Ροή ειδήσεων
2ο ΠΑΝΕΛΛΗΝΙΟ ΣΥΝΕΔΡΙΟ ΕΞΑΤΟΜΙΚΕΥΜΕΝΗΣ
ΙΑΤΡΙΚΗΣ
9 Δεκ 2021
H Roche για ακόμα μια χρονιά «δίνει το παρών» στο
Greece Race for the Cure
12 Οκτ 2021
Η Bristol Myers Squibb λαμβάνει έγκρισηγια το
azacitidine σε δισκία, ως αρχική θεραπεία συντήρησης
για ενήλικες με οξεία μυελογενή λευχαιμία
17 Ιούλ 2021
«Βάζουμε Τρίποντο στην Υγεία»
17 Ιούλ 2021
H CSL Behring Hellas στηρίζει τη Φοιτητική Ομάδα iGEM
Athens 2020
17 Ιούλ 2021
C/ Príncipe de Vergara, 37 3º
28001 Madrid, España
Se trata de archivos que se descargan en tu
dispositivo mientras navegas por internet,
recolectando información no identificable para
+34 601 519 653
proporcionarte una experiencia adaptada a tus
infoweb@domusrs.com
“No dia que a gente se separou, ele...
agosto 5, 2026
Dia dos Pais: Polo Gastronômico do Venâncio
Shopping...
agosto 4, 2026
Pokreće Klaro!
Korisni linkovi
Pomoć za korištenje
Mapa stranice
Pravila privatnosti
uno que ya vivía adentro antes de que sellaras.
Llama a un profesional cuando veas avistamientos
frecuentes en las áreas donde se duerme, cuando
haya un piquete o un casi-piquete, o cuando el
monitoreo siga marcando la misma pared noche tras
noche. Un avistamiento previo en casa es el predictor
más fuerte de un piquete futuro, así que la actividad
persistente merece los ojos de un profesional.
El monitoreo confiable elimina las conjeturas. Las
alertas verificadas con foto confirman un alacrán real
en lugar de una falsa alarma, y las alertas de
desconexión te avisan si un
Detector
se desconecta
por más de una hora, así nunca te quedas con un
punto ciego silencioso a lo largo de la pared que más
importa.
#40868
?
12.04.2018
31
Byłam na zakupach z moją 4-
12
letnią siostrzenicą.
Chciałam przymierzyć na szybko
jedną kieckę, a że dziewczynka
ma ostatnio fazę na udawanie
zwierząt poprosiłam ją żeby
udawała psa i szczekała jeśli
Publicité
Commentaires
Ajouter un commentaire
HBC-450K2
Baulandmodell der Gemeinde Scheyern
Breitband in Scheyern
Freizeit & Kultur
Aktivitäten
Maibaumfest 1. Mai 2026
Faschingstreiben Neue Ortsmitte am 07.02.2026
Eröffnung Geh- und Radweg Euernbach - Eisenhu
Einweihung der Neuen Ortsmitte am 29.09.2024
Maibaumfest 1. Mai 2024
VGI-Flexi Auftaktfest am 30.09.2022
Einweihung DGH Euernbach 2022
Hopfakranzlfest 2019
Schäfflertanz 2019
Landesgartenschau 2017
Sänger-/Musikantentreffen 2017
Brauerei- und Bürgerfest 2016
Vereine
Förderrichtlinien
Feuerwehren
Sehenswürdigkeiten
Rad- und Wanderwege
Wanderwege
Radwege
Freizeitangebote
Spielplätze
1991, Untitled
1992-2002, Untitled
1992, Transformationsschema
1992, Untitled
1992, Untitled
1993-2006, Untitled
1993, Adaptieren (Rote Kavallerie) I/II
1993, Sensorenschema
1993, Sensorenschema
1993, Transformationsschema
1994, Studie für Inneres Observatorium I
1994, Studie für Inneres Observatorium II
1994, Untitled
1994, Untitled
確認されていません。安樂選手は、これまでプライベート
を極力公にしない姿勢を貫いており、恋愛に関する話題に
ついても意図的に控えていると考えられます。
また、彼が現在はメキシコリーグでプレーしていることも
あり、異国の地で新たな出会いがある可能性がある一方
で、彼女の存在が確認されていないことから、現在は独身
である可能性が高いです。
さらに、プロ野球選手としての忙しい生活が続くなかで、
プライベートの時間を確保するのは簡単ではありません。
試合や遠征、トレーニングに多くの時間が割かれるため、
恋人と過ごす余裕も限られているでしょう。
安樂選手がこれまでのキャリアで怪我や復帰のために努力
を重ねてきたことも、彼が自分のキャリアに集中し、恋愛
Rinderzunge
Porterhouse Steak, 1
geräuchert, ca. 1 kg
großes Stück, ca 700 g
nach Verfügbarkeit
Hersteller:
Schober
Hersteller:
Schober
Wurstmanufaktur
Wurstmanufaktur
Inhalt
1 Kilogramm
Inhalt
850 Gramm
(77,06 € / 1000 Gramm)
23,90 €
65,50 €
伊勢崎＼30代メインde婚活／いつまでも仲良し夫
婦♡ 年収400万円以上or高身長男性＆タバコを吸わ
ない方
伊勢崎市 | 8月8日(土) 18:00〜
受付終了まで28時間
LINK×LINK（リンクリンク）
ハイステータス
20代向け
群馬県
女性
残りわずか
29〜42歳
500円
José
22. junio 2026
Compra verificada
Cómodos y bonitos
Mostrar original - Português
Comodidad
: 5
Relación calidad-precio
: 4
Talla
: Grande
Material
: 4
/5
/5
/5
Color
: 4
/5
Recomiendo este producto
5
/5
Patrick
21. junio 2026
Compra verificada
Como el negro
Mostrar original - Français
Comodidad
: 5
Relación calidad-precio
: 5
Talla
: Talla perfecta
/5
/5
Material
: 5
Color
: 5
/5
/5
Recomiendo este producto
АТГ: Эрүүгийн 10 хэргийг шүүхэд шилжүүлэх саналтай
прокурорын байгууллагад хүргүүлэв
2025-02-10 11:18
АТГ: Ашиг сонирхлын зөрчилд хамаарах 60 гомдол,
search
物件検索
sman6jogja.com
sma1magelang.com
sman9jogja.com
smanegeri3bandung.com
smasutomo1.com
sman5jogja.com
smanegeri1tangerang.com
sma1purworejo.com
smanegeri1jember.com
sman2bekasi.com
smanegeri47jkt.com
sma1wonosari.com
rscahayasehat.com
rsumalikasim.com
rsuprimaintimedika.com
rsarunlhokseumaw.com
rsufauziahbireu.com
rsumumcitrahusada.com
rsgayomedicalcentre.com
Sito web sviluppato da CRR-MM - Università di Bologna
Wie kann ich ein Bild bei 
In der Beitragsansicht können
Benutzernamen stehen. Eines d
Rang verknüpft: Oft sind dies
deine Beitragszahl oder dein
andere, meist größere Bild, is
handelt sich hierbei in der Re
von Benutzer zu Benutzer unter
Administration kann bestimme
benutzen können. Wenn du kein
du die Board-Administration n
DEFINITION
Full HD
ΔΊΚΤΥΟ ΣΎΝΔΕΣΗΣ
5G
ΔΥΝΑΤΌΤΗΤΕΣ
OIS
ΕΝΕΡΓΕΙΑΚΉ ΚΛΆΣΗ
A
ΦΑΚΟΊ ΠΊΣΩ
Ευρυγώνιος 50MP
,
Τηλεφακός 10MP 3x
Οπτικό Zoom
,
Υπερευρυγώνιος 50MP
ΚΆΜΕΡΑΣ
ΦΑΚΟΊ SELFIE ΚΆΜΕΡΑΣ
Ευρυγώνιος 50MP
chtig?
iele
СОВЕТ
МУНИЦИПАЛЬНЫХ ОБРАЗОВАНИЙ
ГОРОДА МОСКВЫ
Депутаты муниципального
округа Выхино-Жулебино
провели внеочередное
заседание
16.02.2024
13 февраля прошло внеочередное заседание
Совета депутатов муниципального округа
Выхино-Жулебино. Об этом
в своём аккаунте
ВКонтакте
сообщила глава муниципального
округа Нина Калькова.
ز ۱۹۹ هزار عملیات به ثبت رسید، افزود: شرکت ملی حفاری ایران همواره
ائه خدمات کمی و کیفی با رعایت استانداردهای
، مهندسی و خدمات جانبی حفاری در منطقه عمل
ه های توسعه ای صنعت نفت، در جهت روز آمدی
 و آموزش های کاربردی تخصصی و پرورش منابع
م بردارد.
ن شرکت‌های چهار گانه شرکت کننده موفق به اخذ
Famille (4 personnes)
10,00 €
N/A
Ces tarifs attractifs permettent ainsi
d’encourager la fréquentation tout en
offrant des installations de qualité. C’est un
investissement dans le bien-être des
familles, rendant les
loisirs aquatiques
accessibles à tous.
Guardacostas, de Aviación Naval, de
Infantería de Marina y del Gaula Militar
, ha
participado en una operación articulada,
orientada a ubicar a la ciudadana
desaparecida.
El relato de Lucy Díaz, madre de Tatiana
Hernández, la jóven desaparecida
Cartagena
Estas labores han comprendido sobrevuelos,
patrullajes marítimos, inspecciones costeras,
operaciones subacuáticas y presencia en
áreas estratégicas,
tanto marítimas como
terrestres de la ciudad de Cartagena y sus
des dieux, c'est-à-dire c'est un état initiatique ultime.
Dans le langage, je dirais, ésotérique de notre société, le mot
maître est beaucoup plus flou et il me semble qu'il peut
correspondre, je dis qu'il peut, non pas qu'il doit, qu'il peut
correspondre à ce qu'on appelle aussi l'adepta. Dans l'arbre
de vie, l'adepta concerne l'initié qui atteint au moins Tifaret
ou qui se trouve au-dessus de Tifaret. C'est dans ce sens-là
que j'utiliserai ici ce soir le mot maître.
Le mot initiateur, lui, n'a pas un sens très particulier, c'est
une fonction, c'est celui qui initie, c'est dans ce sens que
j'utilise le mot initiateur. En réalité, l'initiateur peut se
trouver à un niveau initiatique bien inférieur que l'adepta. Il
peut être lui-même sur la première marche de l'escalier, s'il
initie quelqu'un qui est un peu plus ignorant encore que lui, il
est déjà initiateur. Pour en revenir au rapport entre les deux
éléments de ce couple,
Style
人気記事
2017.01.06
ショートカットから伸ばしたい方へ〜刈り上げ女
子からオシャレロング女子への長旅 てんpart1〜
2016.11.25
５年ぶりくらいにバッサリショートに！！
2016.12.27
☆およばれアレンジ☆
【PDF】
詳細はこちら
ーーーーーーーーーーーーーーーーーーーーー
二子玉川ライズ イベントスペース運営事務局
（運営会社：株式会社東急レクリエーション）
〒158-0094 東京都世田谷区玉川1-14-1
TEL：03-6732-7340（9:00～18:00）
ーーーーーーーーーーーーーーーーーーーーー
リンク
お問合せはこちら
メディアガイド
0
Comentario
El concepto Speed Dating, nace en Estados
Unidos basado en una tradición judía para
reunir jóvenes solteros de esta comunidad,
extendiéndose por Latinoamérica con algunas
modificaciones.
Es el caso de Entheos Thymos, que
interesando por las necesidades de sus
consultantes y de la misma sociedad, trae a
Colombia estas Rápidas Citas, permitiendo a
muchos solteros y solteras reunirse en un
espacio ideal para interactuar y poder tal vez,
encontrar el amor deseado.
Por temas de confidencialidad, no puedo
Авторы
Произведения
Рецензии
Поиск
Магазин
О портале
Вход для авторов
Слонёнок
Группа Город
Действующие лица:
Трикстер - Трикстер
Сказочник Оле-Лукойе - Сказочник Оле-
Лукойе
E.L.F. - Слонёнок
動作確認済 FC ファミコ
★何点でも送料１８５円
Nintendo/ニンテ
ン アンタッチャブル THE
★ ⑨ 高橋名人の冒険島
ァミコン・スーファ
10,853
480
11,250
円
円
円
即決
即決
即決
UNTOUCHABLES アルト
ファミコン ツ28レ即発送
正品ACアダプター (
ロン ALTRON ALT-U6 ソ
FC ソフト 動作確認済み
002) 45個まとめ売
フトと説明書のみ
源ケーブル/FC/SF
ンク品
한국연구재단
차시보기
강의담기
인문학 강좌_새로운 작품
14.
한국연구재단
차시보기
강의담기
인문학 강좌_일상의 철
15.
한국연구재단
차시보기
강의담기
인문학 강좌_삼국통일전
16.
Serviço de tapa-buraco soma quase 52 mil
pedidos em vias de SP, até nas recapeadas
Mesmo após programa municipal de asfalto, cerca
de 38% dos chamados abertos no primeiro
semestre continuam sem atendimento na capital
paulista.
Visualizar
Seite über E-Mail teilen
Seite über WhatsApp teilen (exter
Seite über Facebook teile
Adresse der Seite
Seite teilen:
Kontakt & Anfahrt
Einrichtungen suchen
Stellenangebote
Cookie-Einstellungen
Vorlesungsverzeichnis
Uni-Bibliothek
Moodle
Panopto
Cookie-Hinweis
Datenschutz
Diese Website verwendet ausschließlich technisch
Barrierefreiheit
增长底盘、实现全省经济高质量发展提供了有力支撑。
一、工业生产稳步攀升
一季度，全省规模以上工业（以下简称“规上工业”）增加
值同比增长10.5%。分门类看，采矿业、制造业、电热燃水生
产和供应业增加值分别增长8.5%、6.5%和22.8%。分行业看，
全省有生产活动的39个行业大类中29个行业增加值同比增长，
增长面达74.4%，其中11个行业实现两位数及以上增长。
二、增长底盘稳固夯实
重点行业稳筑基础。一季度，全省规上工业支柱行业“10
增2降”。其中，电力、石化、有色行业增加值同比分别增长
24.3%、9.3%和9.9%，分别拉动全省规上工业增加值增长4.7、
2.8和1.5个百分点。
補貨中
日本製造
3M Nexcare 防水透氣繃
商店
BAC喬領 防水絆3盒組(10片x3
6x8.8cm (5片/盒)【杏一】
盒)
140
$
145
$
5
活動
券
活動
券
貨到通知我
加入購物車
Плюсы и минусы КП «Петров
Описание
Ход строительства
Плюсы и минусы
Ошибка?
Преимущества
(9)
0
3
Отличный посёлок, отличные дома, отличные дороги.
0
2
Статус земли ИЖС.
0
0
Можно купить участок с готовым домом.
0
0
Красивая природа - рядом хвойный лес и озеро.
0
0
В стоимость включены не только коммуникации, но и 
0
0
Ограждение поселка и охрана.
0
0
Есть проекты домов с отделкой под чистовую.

════

▶ Work item: All that is wanted is an exact copy of the lines above from the one with "des dieux, c'est-à-dire" through the one with "FC ソフト 動作確認済み", with both ends included.

▶ Task answer:
des dieux, c'est-à-dire c'est un état initiatique ultime.
Dans le langage, je dirais, ésotérique de notre société, le mot
maître est beaucoup plus flou et il me semble qu'il peut
correspondre, je dis qu'il peut, non pas qu'il doit, qu'il peut
correspondre à ce qu'on appelle aussi l'adepta. Dans l'arbre
de vie, l'adepta concerne l'initié qui atteint au moins Tifaret
ou qui se trouve au-dessus de Tifaret. C'est dans ce sens-là
que j'utiliserai ici ce soir le mot maître.
Le mot initiateur, lui, n'a pas un sens très particulier, c'est
une fonction, c'est celui qui initie, c'est dans ce sens que
j'utilise le mot initiateur. En réalité, l'initiateur peut se
trouver à un niveau initiatique bien inférieur que l'adepta. Il
peut être lui-même sur la première marche de l'escalier, s'il
initie quelqu'un qui est un peu plus ignorant encore que lui, il
est déjà initiateur. Pour en revenir au rapport entre les deux
éléments de ce couple,
Style
人気記事
2017.01.06
ショートカットから伸ばしたい方へ〜刈り上げ女
子からオシャレロング女子への長旅 てんpart1〜
2016.11.25
５年ぶりくらいにバッサリショートに！！
2016.12.27
☆およばれアレンジ☆
【PDF】
詳細はこちら
ーーーーーーーーーーーーーーーーーーーーー
二子玉川ライズ イベントスペース運営事務局
（運営会社：株式会社東急レクリエーション）
〒158-0094 東京都世田谷区玉川1-14-1
TEL：03-6732-7340（9:00～18:00）
ーーーーーーーーーーーーーーーーーーーーー
リンク
お問合せはこちら
メディアガイド
0
Comentario
El concepto Speed Dating, nace en Estados
Unidos basado en una tradición judía para
reunir jóvenes solteros de esta comunidad,
extendiéndose por Latinoamérica con algunas
modificaciones.
Es el caso de Entheos Thymos, que
interesando por las necesidades de sus
consultantes y de la misma sociedad, trae a
Colombia estas Rápidas Citas, permitiendo a
muchos solteros y solteras reunirse en un
espacio ideal para interactuar y poder tal vez,
encontrar el amor deseado.
Por temas de confidencialidad, no puedo
Авторы
Произведения
Рецензии
Поиск
Магазин
О портале
Вход для авторов
Слонёнок
Группа Город
Действующие лица:
Трикстер - Трикстер
Сказочник Оле-Лукойе - Сказочник Оле-
Лукойе
E.L.F. - Слонёнок
動作確認済 FC ファミコ
★何点でも送料１８５円
Nintendo/ニンテ
ン アンタッチャブル THE
★ ⑨ 高橋名人の冒険島
ァミコン・スーファ
10,853
480
11,250
円
円
円
即決
即決
即決
UNTOUCHABLES アルト
ファミコン ツ28レ即発送
正品ACアダプター (
ロン ALTRON ALT-U6 ソ
FC ソフト 動作確認済み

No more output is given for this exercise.